How would our educational system look if educators had to use, for example,
cosmetology, as a springboard into the standard academic system? What kind of academic courses would cosmetology
students take? Do they have to take
chemistry?
In order for Rose’s
vision of an expansion of knowledge in America to come to fruition, there would
need to be more of an investment in America’s community colleges. Here’s
why: More than four out of every 10 undergraduate students attend a community
college. Some 1,100 community colleges
across the country serve a student population of around 13 million. They are vital institutions, providing access
to higher education for low-income, minority and first-generation college
students, the latter making up more that forty percent of all community college
students.
In Chapter 6: “The
People’s College”, perhaps the best chapter in Back to School, Rose offers suggestions on how to make community
colleges more welcoming, user-friendly and effective. The title alone speaks to the grassroots work
that takes place in community colleges.
This chapter is particular strong because it offers achievable,
progressive and practical suggestions for improving the college experience for
many non-traditional students. For example, Rose points out that a single
instructor could make a huge difference just by holding mandatory office hours
so that students can become more comfortable speaking to faculty members. In addition, if a student does not know how
to take adequate notes, an instructor could give students real examples of
exemplary and lackluster notes and ask them to highlight what the key
differences are between them.

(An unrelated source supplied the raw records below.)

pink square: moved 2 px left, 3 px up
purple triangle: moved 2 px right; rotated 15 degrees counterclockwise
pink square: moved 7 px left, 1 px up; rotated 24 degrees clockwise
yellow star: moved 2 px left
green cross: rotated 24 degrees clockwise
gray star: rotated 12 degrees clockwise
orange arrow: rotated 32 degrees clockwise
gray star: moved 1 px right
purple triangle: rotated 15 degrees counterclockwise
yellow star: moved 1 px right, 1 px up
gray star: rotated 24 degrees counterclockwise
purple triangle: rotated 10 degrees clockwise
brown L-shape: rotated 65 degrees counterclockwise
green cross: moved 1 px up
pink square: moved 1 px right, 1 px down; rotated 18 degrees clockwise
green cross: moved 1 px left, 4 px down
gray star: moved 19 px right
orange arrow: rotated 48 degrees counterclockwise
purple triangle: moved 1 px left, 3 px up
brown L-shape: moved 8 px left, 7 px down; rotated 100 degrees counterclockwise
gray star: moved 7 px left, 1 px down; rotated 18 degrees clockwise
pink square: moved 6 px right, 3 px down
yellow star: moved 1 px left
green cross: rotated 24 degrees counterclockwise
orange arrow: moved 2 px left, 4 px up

Rose even
discusses how the physical environment of the campus can affect a student’s
well-being. Overall, Rose reminds us
that by empathetic we can create valuable experiences for all students.
It is hard to read Back to School and to walk away without
concluding that these students deserve a second chance and that society needs
to find a ways to make more resources available for second chance students and
the community colleges they attend. Mike
Rose brilliantly dishes the academic jargon for empathetic storytelling and in the
process democratizes the discussion outside the usual cast of characters:
teachers, students, administrators and policymakers. Indeed, the issues raised in Back to School affect us all.